Israel’s outstanding success in science and technology is perhaps the Middle East’s most unlikely story.
Israel is a mere 114 kilometers at its widest point and despite being surrounded by hostile neighbours and a natural desert with just one body of freshwater, the country has become a world power in innovation. Comprised of a small strip of land, Israel should scarcely be heard of; and yet it occupies headlines around the globe.
The source of their great wealth does not just interest Israel. Indeed, it also interests Canada, for we as Canadians have more in common with Israel than just our values of peace and justice. Our countries’ histories are just as alike:
- Both nations were founded by small populations of refugees and farmers from faraway countries, seeking a better life and building it with their own labor, all the while making so much of so few resources.
- Israel and Canada both began as small nations with little wealth not asking if we should help countries around the world, but asking how.
Canadians share so many goals with Israel and will learn just as much from our great ally as she has learned from us. When the world first asked whether Israel should be independent, Canada extended its warm welcome and support in a friendship that has only gotten stronger.
Opportunity built the prosperity of both countries, and there is no greater opportunity – today or tomorrow – than technological innovation.
Consider this: Israel does not innovate because it is rich; Israel is rich because it innovates. The State of Israel has headed national ministries of science and technology since the 1950s, and has seen each dollar spent multiply. The tech industry’s share of Israel’s economy grew 37 percent in 1965, 58 percent in 1985, and nearly 70 percent in 2006! Israel keeps its international status as a tech hub because of the global economy, not in spite of it. Almost 80 percent of Israel’s high-tech products are exported.
And let’s not forget where these products come from – the pairing of Israel’s inventive culture with its public budget. The State of Israel spends $11 billion (U.S) on research and development each year, with over 90 percent of that money going to high-tech industries through joint venture capital funds. Israel not only competes, but also cooperates with many other nations in tech research, having jointly funded projects with 16 countries.
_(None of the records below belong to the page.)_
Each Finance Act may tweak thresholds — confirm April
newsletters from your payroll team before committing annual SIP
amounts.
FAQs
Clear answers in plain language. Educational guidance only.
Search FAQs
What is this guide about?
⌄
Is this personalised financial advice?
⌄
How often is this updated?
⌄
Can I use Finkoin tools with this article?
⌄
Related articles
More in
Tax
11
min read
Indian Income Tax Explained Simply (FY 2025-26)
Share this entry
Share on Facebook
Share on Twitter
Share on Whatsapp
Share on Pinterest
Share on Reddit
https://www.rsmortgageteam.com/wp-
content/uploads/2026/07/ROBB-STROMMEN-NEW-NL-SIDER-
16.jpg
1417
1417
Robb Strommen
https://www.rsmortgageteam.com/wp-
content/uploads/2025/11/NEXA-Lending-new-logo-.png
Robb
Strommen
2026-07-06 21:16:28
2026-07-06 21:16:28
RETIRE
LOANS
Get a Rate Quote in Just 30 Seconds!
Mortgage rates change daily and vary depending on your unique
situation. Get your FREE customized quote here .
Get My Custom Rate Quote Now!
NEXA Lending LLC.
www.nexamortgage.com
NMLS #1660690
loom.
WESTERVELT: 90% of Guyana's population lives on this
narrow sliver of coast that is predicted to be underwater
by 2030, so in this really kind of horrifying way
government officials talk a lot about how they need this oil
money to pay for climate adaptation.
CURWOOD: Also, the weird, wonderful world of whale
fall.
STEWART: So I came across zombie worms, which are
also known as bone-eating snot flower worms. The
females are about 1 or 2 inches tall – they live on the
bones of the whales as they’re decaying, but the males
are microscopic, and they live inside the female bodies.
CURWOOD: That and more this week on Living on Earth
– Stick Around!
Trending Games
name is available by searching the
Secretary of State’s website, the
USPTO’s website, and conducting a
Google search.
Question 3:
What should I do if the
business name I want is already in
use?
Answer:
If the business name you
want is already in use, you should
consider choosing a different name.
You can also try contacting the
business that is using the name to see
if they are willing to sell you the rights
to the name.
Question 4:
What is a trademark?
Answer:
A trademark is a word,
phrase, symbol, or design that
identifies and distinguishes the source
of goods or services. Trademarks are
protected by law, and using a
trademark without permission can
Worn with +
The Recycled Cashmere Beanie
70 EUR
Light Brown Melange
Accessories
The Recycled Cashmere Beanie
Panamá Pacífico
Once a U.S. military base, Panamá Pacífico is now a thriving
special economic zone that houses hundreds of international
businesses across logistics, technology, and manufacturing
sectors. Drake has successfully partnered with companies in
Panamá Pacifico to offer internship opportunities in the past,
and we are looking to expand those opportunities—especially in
Israeli innovations come from equal amounts of need and imagination. As a country that has long faced security threats, Israel puts its military-trained populace to great use. Aside from the great innovative inventions of the Israel Defense Forces, our ally has made the world safer and wealthier with its private security firms. For instance, look at Adallom, a security tech firm named after events from Israel’s War of Independence, whose product, which offers real-time coverage of security threats to online databases, was released in 2012 and purchased by Microsoft a mere three years later, in 2015.
But Adallom is just one example of the innovative spirit that has led to Israel being dubbed “the Start-Up Nation.” In fact, outside of Silicon Valley, Israel has the highest concentration of high-tech companies in the world.
Technological advancement has become so essential to Israel’s economy that, since 1998, the government has been working towards universal computer literacy through a program called Tomorrow 1998.
Israel maintains that computer literacy is as indispensable to schooling as reading and writing, and the country’s growth leaves no doubt about this. Indeed, there is even less doubt when looking at the futures of Israeli students, with more and more of them pursuing post-secondary education in technology and research.
If we can learn anything from Israel, it is that when some of us are educated, all of us are educated, in our country and abroad. Canada and Israel are rooted in our work ethic, resourcefulness, and desire to make the world a safer and wealthier place for everyone. United by our values, Canada and Israel can equally benefit from one another.